Rubber Poised for Worst Week Since November as Yen Rebounds

Rubber futures slid the most in three months and headed for the worst weekly performance since November as Japan’s currency recovered against the dollar and reduced the appeal of the yen-denominated contracts.

The contract for delivery in July fell as much as 3.1 percent to 320.7 yen a kilogram ($3,458 a metric ton) before trading at 322.8 yen on the Tokyo Commodity Exchange at 11:53 a.m. The largest drop since Nov. 5 extended losses for the most- active contract to 2.2 percent this week, the worst since the week through Nov. 9.

The yen traded at 92.75 per dollar, rebounding from an almost three-year low of 94.46 reached on Feb. 11. Exchange rates top the agenda for the finance ministers and central bankers of the Group of 20 nations as they begin two days of talks today.

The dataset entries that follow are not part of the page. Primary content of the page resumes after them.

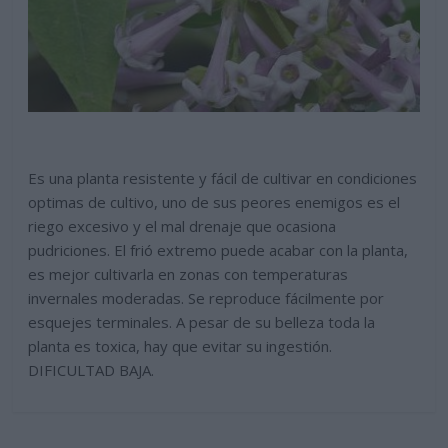
Es una planta resistente y fácil de cultivar en condiciones
optimas de cultivo, uno de sus peores enemigos es el
riego excesivo y el mal drenaje que ocasiona
pudriciones. El frió extremo puede acabar con la planta,
es mejor cultivarla en zonas con temperaturas
invernales moderadas. Se reproduce fácilmente por
esquejes terminales. A pesar de su belleza toda la
planta es toxica, hay que evitar su ingestión.
DIFICULTAD BAJA.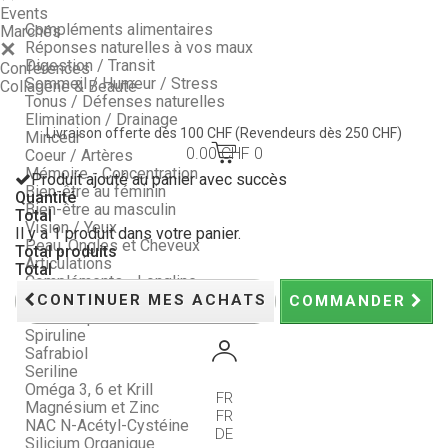
Events
Compléments alimentaires
Marchés
Réponses naturelles à vos maux
Digestion / Transit
Conférences
Sommeil / Humeur / Stress
Collagène & Beauté
Tonus / Défenses naturelles
Elimination / Drainage
Livraison offerte dès 100 CHF
(Revendeurs dès 250 CHF)
Minceur
0.00 CHF
0
Coeur / Artères
Mémoire - Concentration
Produit ajouté au panier avec succès
Bien-être au féminin
Quantité
Bien-être au masculin
Total
Vision / Yeux
Il y a 1 produit dans votre panier.
Peau, Ongles et Cheveux
Total produits
Articulations
Total
Compléments - Longline
Nos Packs : économisez !
CONTINUER MES ACHATS
COMMANDER
Probiotiques
Spiruline
Safrabiol
Seriline
Oméga 3, 6 et Krill
FR
Magnésium et Zinc
FR
NAC N-Acétyl-Cystéine
DE
Silicium Organique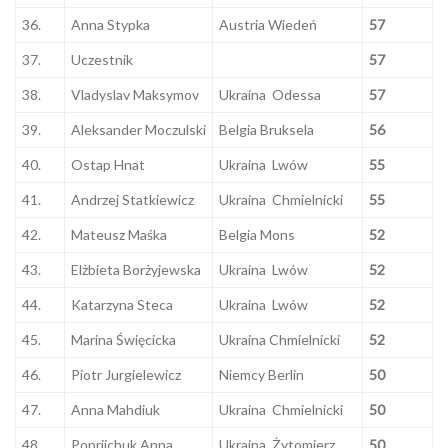
36.
Anna Stypka
Austria Wiedeń
57
37.
Uczestnik
57
38.
Vladyslav Maksymov
Ukraina Odessa
57
39.
Aleksander Moczulski
Belgia Bruksela
56
40.
Ostap Hnat
Ukraina Lwów
55
41.
Andrzej Statkiewicz
Ukraina Chmielnicki
55
42.
Mateusz Maśka
Belgia Mons
52
43.
Elżbieta Borżyjewska
Ukraina Lwów
52
44.
Katarzyna Steca
Ukraina Lwów
52
45.
Marina Święcicka
Ukraina Chmielnicki
52
46.
Piotr Jurgielewicz
Niemcy Berlin
50
47.
Anna Mahdiuk
Ukraina Chmielnicki
50
48.
Popriichuk Anna
Ukraina Żytomierz
50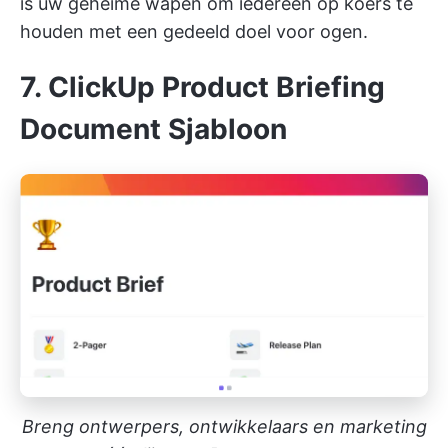
is uw geheime wapen om iedereen op koers te
houden met een gedeeld doel voor ogen.
7. ClickUp Product Briefing
Document Sjabloon
Breng ontwerpers, ontwikkelaars en marketing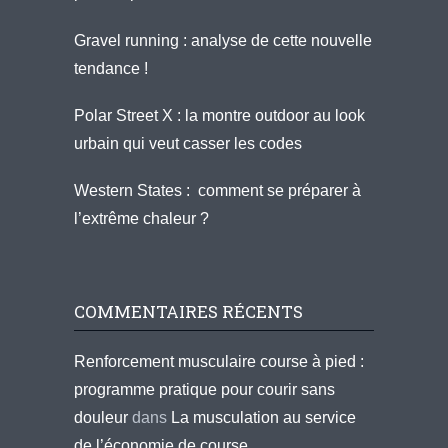
Gravel running : analyse de cette nouvelle
tendance !
Polar Street X : la montre outdoor au look
urbain qui veut casser les codes
Western States : comment se préparer à
l’extrême chaleur ?
COMMENTAIRES RÉCENTS
Renforcement musculaire course à pied :
programme pratique pour courir sans
douleur
dans
La musculation au service
de l’économie de course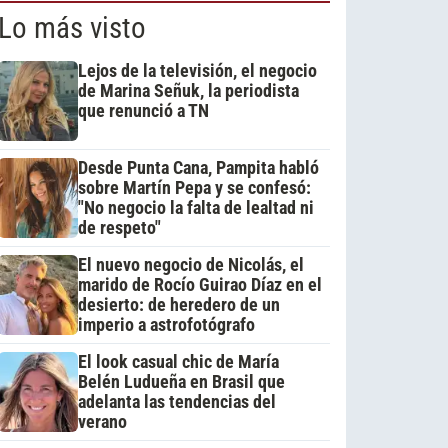
Lo más visto
Lejos de la televisión, el negocio
de Marina Señuk, la periodista
que renunció a TN
Desde Punta Cana, Pampita habló
sobre Martín Pepa y se confesó:
"No negocio la falta de lealtad ni
de respeto"
El nuevo negocio de Nicolás, el
marido de Rocío Guirao Díaz en el
desierto: de heredero de un
imperio a astrofotógrafo
El look casual chic de María
Belén Ludueña en Brasil que
adelanta las tendencias del
verano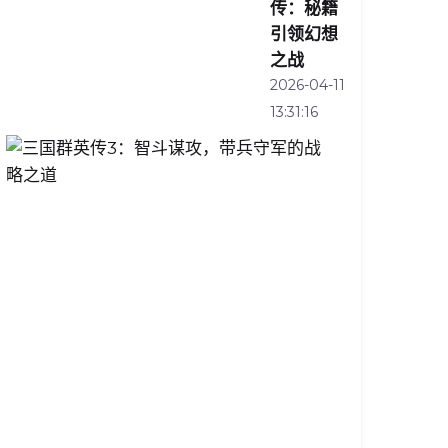
传：秘籍
引领幻想
之战
2026-04-11
13:31:16
三
国
群
英
传
3：
智
斗
谋
攻，
带
兵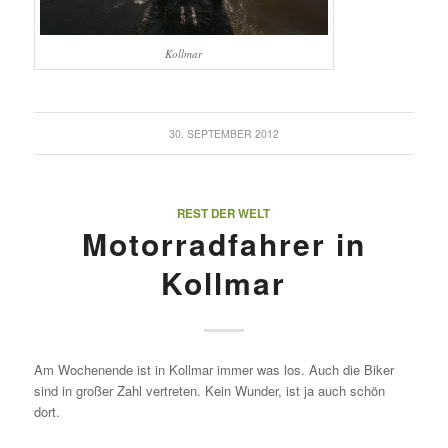
Kollmar
30. SEPTEMBER 2012
REST DER WELT
Motorradfahrer in
Kollmar
Am Wochenende ist in Kollmar immer was los. Auch die Biker
sind in großer Zahl vertreten. Kein Wunder, ist ja auch schön
dort.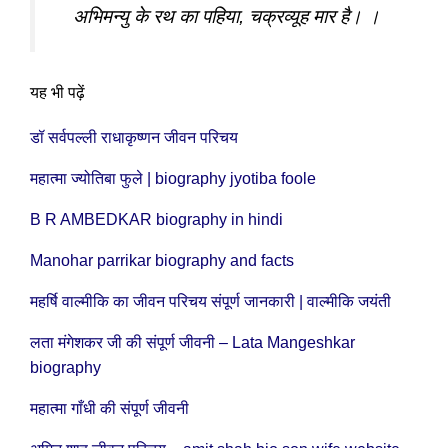
अभिमन्यु के रथ का पहिया, चक्रव्यूह मार है। ।
यह भी पढ़ें
डॉ सर्वपल्ली राधाकृष्णन जीवन परिचय
महात्मा ज्योतिबा फुले | biography jyotiba foole
B R AMBEDKAR biography in hindi
Manohar parrikar biography and facts
महर्षि वाल्मीकि का जीवन परिचय संपूर्ण जानकारी | वाल्मीकि जयंती
लता मंगेशकर जी की संपूर्ण जीवनी – Lata Mangeshkar
biography
महात्मा गाँधी की संपूर्ण जीवनी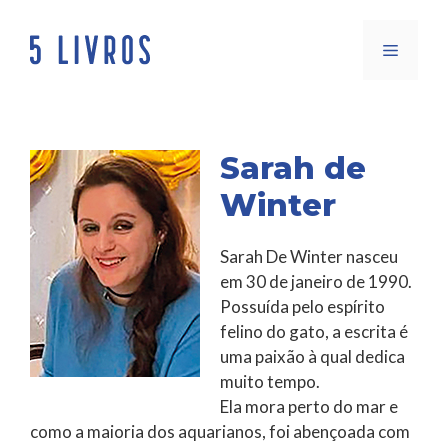
Saltar
para
Menu
o
conteúdo
Sarah de
Winter
Sarah De Winter nasceu
em 30 de janeiro de 1990.
Possuída pelo espírito
felino do gato, a escrita é
uma paixão à qual dedica
muito tempo.
Ela mora perto do mar e
como a maioria dos aquarianos, foi abençoada com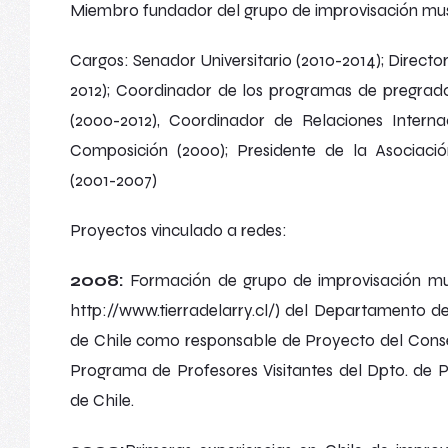
Miembro fundador del grupo de improvisación mus
Cargos: Senador Universitario (2010-2014); Directo
2012); Coordinador de los programas de pregrad
(2000-2012), Coordinador de Relaciones Interna
Composición (2000); Presidente de la Asociaci
(2001-2007)
Proyectos vinculado a redes:
2008:
Formación de grupo de improvisación mu
http://www.tierradelarry.cl/) del Departamento d
de Chile como responsable de Proyecto del Consejo
Programa de Profesores Visitantes del Dpto. de P
de Chile.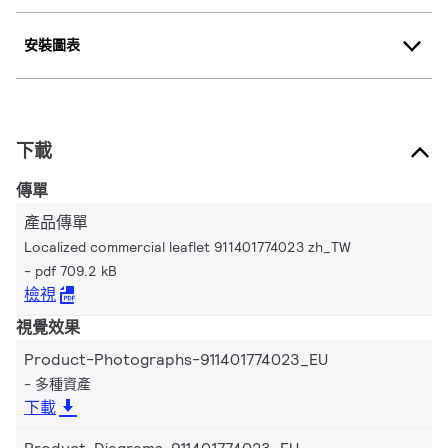
安裝圖表
下載
傳單
產品傳單
Localized commercial leaflet 911401774023 zh_TW
pdf 709.2 kB
檢視
視覺效果
Product-Photographs-911401774023_EU
多種資產
下載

Policy makers from Canada to Germany have questioned how central the currency is to Japanese Prime Minister Shinzo Abe’s attempt to end deflation.

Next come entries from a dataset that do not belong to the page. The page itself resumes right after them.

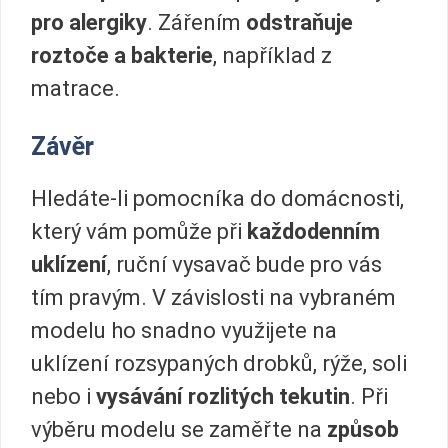
pro alergiky
. Zářením
odstraňuje
roztoče a bakterie
, například z
matrace.
Závěr
Hledáte-li pomocníka do domácnosti,
který vám pomůže při
každodenním
uklízení
, ruční vysavač bude pro vás
tím pravým. V závislosti na vybraném
modelu ho snadno využijete na
uklízení rozsypaných drobků, rýže, soli
nebo i
vysávání rozlitých tekutin
. Při
výběru modelu se zaměřte na
způsob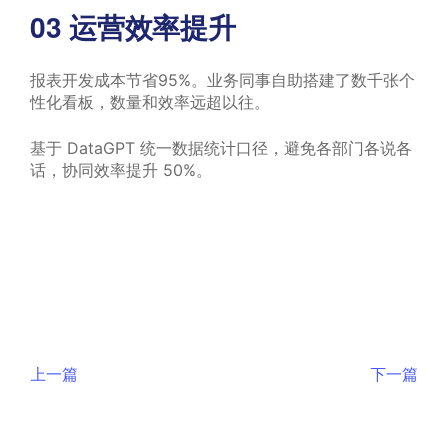
03
运营效率提升
报表开发成本节省95%。业务同事自助搭建了数千张个
性化看板，数量和效率远超以往。
基于 DataGPT 统一数据统计口径，避免各部门各说各
话，协同效率提升 50%。
上一篇
下一篇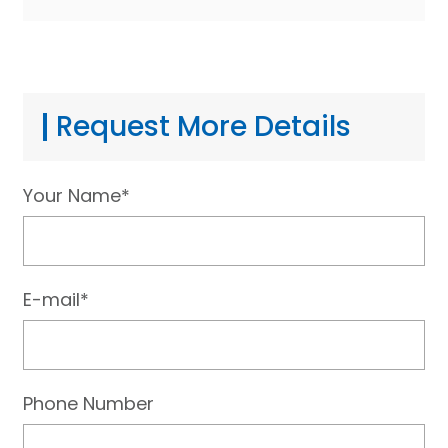
Request More Details
Your Name*
E-mail*
Phone Number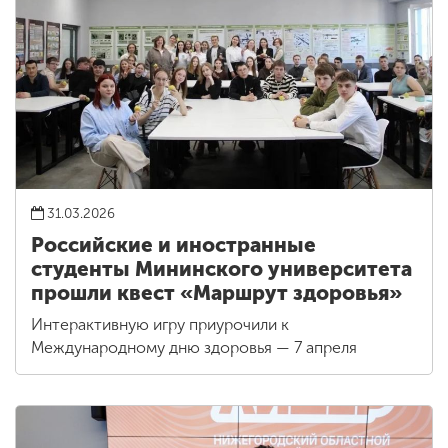
31.03.2026
Российские и иностранные
студенты Мининского университета
прошли квест «Маршрут здоровья»
Интерактивную игру приурочили к
Международному дню здоровья — 7 апреля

“Speculation grew that the G-20 meeting may express concerns about the weak yen, spurring sales of futures in Tokyo,” Hideshi Matsunaga, an analyst at broker ACE Koeki Co., said by phone today.

The Shanghai Futures Exchange is closed this week for Lunar New Year. Thai rubber free-on-board dropped 0.6 percent to 97.70 baht ($3.28) a kilogram yesterday, according to the country’s Rubber Research Institute.

Thailand has spent 22 billion baht buying 198,000 tons from farmers above market rates to boost local prices, Yuttapong Charasathien, deputy farm minister, said yesterday. The National Rubber Policy Committee approved spending a further 5 billion baht and has no immediate plan to sell stockpiles, he added.